- **Supplied information**:

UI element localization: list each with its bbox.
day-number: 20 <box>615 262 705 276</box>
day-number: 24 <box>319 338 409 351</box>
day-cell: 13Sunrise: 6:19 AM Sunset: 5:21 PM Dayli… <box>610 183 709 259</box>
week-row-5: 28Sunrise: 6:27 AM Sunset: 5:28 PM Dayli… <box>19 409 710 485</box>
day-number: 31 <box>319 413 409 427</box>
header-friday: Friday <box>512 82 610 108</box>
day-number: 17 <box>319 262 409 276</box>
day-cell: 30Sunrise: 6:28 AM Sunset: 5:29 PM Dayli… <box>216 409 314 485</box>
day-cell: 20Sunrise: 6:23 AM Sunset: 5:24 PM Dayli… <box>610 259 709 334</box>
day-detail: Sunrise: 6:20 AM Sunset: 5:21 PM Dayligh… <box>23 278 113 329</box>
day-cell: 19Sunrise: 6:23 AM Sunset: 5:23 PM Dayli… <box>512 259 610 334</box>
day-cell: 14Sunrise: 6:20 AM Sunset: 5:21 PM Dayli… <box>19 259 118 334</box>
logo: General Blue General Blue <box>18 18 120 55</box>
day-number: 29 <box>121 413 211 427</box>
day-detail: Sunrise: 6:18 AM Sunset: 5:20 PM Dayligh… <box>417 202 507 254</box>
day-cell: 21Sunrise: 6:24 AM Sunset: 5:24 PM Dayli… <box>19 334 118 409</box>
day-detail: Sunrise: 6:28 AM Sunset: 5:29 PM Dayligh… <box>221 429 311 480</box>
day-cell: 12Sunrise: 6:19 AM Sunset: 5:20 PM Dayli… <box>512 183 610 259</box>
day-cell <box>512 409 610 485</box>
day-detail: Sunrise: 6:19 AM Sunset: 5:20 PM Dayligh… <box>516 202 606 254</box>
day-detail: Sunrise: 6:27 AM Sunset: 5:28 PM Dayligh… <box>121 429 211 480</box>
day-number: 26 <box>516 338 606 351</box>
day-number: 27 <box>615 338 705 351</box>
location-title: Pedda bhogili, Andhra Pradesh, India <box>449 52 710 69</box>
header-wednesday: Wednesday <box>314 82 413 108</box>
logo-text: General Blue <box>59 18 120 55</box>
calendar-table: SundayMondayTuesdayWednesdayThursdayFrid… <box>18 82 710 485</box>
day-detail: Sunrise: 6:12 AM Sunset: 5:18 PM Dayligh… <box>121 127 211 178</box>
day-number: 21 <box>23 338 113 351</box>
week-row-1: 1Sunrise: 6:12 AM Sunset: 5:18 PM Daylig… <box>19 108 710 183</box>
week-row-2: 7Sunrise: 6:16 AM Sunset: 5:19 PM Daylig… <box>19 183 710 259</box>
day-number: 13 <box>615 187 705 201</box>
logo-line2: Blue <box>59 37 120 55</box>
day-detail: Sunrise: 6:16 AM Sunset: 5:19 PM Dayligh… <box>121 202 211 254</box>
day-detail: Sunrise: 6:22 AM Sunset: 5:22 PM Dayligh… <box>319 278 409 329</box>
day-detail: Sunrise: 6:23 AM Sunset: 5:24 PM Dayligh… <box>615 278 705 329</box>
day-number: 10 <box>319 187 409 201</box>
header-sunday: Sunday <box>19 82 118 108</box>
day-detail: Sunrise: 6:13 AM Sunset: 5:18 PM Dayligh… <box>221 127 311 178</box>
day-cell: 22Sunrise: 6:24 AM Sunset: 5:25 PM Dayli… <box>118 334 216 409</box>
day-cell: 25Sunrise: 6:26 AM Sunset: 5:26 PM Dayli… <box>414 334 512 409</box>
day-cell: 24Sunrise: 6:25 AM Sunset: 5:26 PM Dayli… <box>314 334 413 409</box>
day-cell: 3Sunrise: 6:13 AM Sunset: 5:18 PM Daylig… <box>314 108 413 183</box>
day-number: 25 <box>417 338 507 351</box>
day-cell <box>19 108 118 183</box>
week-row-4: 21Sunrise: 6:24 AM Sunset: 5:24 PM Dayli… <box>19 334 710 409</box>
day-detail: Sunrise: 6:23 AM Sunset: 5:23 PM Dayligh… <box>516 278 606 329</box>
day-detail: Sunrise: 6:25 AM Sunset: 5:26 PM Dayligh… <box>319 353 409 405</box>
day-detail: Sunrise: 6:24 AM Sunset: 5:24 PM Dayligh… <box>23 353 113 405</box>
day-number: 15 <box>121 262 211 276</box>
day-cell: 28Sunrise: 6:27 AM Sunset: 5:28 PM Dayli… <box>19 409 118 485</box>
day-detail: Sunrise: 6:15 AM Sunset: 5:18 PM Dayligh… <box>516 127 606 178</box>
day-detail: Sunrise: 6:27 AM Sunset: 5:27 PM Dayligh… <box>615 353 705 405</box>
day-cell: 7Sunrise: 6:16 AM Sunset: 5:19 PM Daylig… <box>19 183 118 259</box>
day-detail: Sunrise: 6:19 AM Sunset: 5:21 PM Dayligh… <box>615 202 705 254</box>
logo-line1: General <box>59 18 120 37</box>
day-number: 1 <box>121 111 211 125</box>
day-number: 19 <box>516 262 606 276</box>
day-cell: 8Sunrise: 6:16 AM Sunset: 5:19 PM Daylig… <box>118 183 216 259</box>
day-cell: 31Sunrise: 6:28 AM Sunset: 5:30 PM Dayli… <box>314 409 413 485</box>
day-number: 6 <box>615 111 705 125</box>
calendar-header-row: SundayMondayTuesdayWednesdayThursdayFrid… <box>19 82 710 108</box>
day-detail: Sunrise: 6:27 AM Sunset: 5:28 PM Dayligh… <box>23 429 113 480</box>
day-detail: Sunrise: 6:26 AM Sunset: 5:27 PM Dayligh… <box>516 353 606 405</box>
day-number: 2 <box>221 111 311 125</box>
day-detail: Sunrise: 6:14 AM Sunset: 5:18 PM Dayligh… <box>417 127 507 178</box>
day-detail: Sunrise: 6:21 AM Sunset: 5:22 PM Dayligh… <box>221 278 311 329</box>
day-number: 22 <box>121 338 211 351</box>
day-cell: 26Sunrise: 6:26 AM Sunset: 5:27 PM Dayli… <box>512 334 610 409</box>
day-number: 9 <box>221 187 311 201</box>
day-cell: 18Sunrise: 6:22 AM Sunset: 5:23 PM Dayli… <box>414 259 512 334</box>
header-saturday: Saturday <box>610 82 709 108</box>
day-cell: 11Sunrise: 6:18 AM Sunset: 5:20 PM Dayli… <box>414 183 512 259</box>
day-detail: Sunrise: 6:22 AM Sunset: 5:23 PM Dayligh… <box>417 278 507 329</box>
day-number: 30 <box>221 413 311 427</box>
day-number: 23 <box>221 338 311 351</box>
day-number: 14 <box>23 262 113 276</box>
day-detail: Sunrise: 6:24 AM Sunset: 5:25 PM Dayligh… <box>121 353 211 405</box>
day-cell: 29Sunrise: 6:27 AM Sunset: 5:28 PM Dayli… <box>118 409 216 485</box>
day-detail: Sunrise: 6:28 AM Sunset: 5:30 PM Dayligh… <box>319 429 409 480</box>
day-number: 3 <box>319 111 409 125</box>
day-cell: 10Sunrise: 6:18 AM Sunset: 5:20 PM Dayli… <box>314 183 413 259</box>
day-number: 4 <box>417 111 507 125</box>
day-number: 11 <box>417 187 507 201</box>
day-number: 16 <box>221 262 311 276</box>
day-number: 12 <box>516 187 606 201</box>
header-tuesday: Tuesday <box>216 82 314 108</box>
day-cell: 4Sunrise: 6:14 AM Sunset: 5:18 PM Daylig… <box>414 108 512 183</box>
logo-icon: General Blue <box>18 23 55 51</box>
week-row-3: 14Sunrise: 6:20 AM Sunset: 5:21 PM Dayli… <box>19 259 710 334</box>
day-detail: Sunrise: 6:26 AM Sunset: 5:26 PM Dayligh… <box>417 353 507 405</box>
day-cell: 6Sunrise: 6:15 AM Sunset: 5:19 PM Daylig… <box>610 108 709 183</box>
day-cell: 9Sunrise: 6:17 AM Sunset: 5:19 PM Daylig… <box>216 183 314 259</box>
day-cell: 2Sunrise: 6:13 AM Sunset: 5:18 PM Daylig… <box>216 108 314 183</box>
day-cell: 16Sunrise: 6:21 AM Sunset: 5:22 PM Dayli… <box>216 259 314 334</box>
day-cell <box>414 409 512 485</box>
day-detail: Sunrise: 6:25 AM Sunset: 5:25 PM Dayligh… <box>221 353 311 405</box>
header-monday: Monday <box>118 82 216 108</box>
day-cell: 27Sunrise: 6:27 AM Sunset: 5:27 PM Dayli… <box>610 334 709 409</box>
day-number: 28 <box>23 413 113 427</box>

- **What is needed**: I would like you to report every line in the listing above that contains "SundayMondayTuesdayWednesdayThursdayFrid".

- **Answer to this problem**:
calendar-table: SundayMondayTuesdayWednesdayThursdayFrid… <box>18 82 710 485</box>
calendar-header-row: SundayMondayTuesdayWednesdayThursdayFrid… <box>19 82 710 108</box>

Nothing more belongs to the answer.